◆ Requirement
The entries below are to be given back exactly, with images excluded.

---- Source data

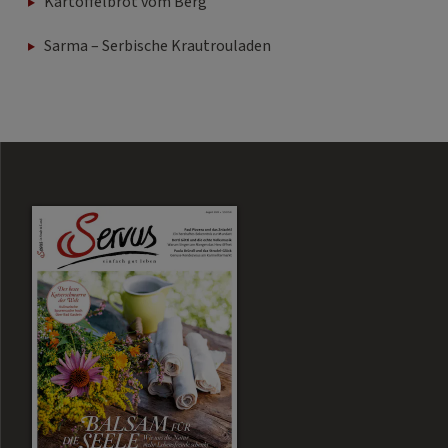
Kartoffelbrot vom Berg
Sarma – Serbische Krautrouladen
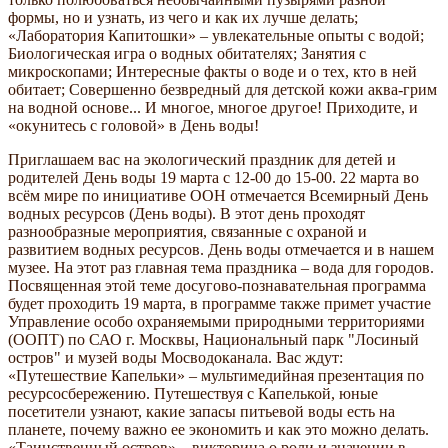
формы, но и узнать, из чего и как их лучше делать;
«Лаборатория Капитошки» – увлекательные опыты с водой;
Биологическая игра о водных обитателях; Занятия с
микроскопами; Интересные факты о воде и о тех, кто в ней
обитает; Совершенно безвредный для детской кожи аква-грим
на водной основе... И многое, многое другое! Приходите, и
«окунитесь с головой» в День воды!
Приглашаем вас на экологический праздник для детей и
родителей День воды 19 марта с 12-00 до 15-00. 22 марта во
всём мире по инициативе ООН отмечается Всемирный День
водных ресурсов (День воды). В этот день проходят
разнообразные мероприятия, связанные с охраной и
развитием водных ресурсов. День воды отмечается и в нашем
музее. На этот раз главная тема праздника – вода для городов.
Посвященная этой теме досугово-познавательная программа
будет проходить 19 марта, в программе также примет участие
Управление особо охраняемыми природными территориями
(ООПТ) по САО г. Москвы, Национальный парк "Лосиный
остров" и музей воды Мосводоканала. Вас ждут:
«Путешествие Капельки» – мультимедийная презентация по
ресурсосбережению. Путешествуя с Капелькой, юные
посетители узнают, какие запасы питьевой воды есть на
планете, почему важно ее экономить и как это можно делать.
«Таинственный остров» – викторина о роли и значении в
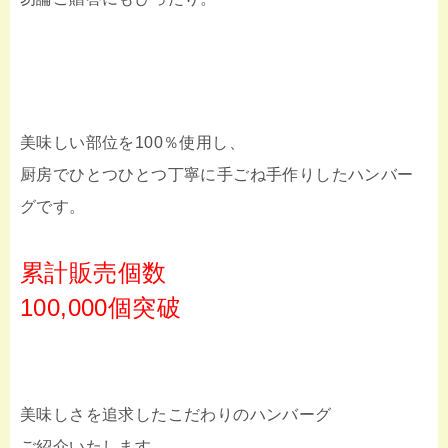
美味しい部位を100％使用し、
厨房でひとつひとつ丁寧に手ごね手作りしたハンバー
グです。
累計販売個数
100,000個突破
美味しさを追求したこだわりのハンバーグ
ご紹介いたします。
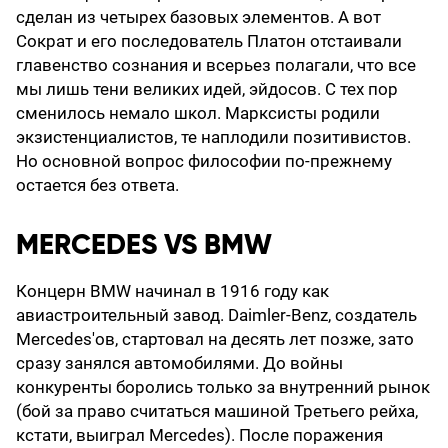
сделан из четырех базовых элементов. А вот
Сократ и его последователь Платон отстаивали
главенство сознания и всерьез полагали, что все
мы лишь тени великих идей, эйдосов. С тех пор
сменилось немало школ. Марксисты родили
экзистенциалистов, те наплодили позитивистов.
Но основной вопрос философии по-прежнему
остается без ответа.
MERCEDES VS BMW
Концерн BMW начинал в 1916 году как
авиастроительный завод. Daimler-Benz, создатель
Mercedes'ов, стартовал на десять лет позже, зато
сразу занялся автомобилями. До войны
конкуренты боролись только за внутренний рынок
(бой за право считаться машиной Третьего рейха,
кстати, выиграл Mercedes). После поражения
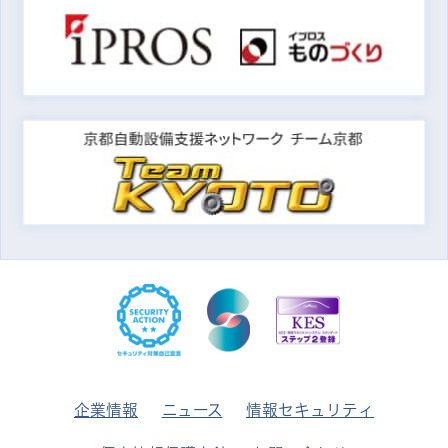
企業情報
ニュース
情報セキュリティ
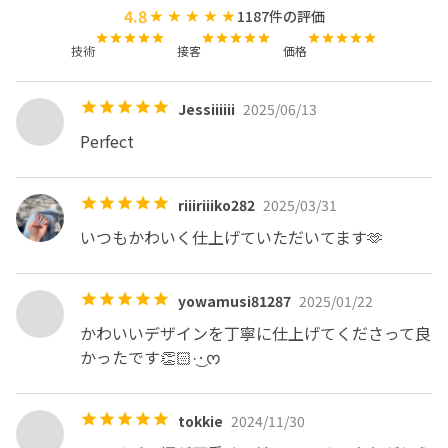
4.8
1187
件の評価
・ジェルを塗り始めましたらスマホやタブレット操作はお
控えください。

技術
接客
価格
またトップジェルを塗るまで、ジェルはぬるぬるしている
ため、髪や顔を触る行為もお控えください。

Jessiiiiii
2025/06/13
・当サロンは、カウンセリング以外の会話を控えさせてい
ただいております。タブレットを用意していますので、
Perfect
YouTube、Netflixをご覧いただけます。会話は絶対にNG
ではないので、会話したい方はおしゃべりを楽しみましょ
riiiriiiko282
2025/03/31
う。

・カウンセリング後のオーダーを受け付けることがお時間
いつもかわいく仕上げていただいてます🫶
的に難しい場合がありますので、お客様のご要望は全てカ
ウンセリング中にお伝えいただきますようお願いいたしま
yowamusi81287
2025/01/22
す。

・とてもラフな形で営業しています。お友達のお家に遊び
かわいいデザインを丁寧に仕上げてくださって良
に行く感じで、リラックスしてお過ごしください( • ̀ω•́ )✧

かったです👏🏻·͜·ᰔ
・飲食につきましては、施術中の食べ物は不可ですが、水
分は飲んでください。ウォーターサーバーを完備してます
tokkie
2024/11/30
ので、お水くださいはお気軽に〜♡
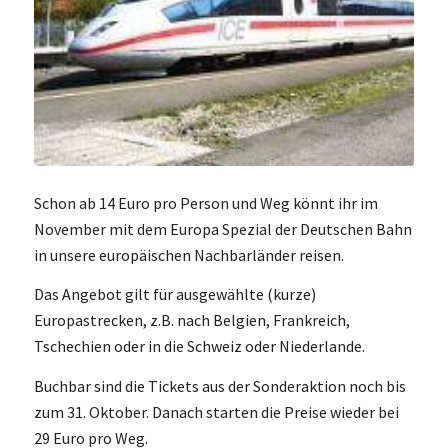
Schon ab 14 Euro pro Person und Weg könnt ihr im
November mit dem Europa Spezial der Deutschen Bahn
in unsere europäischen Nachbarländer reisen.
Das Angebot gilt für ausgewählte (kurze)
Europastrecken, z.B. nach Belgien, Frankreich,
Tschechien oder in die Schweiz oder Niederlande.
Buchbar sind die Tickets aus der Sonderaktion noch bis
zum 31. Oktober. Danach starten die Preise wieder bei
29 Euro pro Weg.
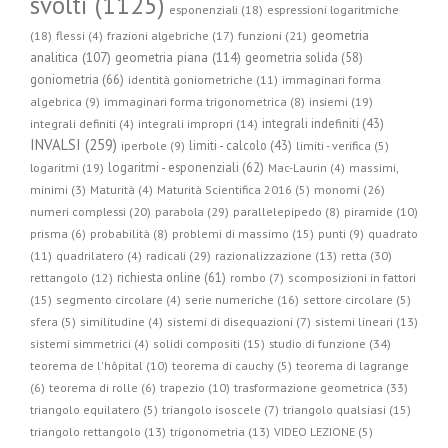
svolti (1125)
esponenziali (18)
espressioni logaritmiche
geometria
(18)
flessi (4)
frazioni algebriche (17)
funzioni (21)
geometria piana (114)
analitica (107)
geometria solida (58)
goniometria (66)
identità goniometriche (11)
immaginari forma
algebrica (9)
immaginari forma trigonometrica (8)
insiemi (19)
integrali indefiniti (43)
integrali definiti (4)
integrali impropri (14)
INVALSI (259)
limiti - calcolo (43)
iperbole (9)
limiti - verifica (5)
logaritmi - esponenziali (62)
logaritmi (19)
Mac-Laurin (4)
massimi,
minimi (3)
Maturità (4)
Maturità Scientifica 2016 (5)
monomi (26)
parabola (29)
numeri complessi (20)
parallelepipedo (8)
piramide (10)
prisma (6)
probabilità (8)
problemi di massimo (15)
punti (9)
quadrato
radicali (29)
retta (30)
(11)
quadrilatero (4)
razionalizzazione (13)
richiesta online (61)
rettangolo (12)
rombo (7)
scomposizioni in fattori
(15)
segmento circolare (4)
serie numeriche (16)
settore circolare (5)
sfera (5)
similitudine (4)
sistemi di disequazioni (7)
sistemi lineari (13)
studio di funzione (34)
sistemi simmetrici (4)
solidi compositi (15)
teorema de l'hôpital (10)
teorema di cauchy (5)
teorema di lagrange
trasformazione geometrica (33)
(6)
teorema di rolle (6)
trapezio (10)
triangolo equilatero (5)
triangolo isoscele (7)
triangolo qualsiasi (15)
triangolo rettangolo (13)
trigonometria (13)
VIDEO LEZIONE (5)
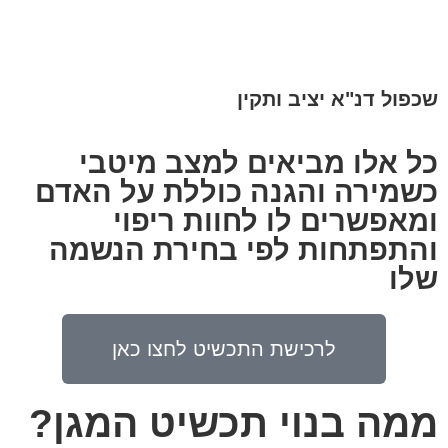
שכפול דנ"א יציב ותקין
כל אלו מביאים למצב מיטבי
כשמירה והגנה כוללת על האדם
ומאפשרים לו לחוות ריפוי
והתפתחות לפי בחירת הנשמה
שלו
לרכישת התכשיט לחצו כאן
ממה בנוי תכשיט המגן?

--------

◆ Response to this task
Kartoffelbrot vom Berg
Sarma – Serbische Krautrouladen
формы, но и узнать, из чего и как их лучше делать;
«Лаборатория Капитошки» – увлекательные опыты с водой;
Биологическая игра о водных обитателях; Занятия с
микроскопами; Интересные факты о воде и о тех, кто в ней
обитает; Совершенно безвредный для детской кожи аква-грим
на водной основе... И многое, многое другое! Приходите, и
«окунитесь с головой» в День воды!
Приглашаем вас на экологический праздник для детей и
родителей День воды 19 марта с 12-00 до 15-00. 22 марта во
всём мире по инициативе ООН отмечается Всемирный День
водных ресурсов (День воды). В этот день проходят
разнообразные мероприятия, связанные с охраной и
развитием водных ресурсов. День воды отмечается и в нашем
музее. На этот раз главная тема праздника – вода для городов.
Посвященная этой теме досугово-познавательная программа
будет проходить 19 марта, в программе также примет участие
Управление особо охраняемыми природными территориями
(ООПТ) по САО г. Москвы, Национальный парк "Лосиный
остров" и музей воды Мосводоканала. Вас ждут:
«Путешествие Капельки» – мультимедийная презентация по
ресурсосбережению. Путешествуя с Капелькой, юные
посетители узнают, какие запасы питьевой воды есть на
планете, почему важно ее экономить и как это можно делать.
«Таинственный остров» – викторина о роли и значении в
美味しい部位を100％使用し、
厨房でひとつひとつ丁寧に手ごね手作りしたハンバー
グです。
累計販売個数
100,000個突破
美味しさを追求したこだわりのハンバーグ
ご紹介いたします。
сделан из четырех базовых элементов. А вот
Сократ и его последователь Платон отстаивали
главенство сознания и всерьез полагали, что все
мы лишь тени великих идей, эйдосов. С тех пор
сменилось немало школ. Марксисты родили
экзистенциалистов, те наплодили позитивистов.
Но основной вопрос философии по-прежнему
остается без ответа.
MERCEDES VS BMW
Концерн BMW начинал в 1916 году как
авиастроительный завод. Daimler-Benz, создатель
Mercedes'ов, стартовал на десять лет позже, зато
сразу занялся автомобилями. До войны
конкуренты боролись только за внутренний рынок
(бой за право считаться машиной Третьего рейха,
кстати, выиграл Mercedes). После поражения
企業情報
ニュース
情報セキュリティ
4.8
1187
件の評価
・ジェルを塗り始めましたらスマホやタブレット操作はお
控えください。

技術
接客
価格
またトップジェルを塗るまで、ジェルはぬるぬるしている
ため、髪や顔を触る行為もお控えください。

Jessiiiiii
2025/06/13
・当サロンは、カウンセリング以外の会話を控えさせてい
ただいております。タブレットを用意していますので、
Perfect
YouTube、Netflixをご覧いただけます。会話は絶対にNG
ではないので、会話したい方はおしゃべりを楽しみましょ
riiiriiiko282
2025/03/31
う。

・カウンセリング後のオーダーを受け付けることがお時間
いつもかわいく仕上げていただいてます🫶
的に難しい場合がありますので、お客様のご要望は全てカ
ウンセリング中にお伝えいただきますようお願いいたしま
yowamusi81287
2025/01/22
す。

・とてもラフな形で営業しています。お友達のお家に遊び
かわいいデザインを丁寧に仕上げてくださって良
に行く感じで、リラックスしてお過ごしください( • ̀ω•́ )✧

かったです👏🏻·͜·ᰔ
・飲食につきましては、施術中の食べ物は不可ですが、水
分は飲んでください。ウォーターサーバーを完備してます
tokkie
2024/11/30
ので、お水くださいはお気軽に〜♡
Schon ab 14 Euro pro Person und Weg könnt ihr im
November mit dem Europa Spezial der Deutschen Bahn
in unsere europäischen Nachbarländer reisen.
Das Angebot gilt für ausgewählte (kurze)
Europastrecken, z.B. nach Belgien, Frankreich,
Tschechien oder in die Schweiz oder Niederlande.
Buchbar sind die Tickets aus der Sonderaktion noch bis
zum 31. Oktober. Danach starten die Preise wieder bei
29 Euro pro Weg.
svolti (1125)
esponenziali (18)
espressioni logaritmiche
geometria
(18)
flessi (4)
frazioni algebriche (17)
funzioni (21)
geometria piana (114)
analitica (107)
geometria solida (58)
goniometria (66)
identità goniometriche (11)
immaginari forma
algebrica (9)
immaginari forma trigonometrica (8)
insiemi (19)
integrali indefiniti (43)
integrali definiti (4)
integrali impropri (14)
INVALSI (259)
limiti - calcolo (43)
iperbole (9)
limiti - verifica (5)
logaritmi - esponenziali (62)
logaritmi (19)
Mac-Laurin (4)
massimi,
minimi (3)
Maturità (4)
Maturità Scientifica 2016 (5)
monomi (26)
parabola (29)
numeri complessi (20)
parallelepipedo (8)
piramide (10)
prisma (6)
probabilità (8)
problemi di massimo (15)
punti (9)
quadrato
radicali (29)
retta (30)
(11)
quadrilatero (4)
razionalizzazione (13)
richiesta online (61)
rettangolo (12)
rombo (7)
scomposizioni in fattori
(15)
segmento circolare (4)
serie numeriche (16)
settore circolare (5)
sfera (5)
similitudine (4)
sistemi di disequazioni (7)
sistemi lineari (13)
studio di funzione (34)
sistemi simmetrici (4)
solidi compositi (15)
teorema de l'hôpital (10)
teorema di cauchy (5)
teorema di lagrange
trasformazione geometrica (33)
(6)
teorema di rolle (6)
trapezio (10)
triangolo equilatero (5)
triangolo isoscele (7)
triangolo qualsiasi (15)
triangolo rettangolo (13)
trigonometria (13)
VIDEO LEZIONE (5)
שכפול דנ"א יציב ותקין
כל אלו מביאים למצב מיטבי
כשמירה והגנה כוללת על האדם
ומאפשרים לו לחוות ריפוי
והתפתחות לפי בחירת הנשמה
שלו
לרכישת התכשיט לחצו כאן
ממה בנוי תכשיט המגן?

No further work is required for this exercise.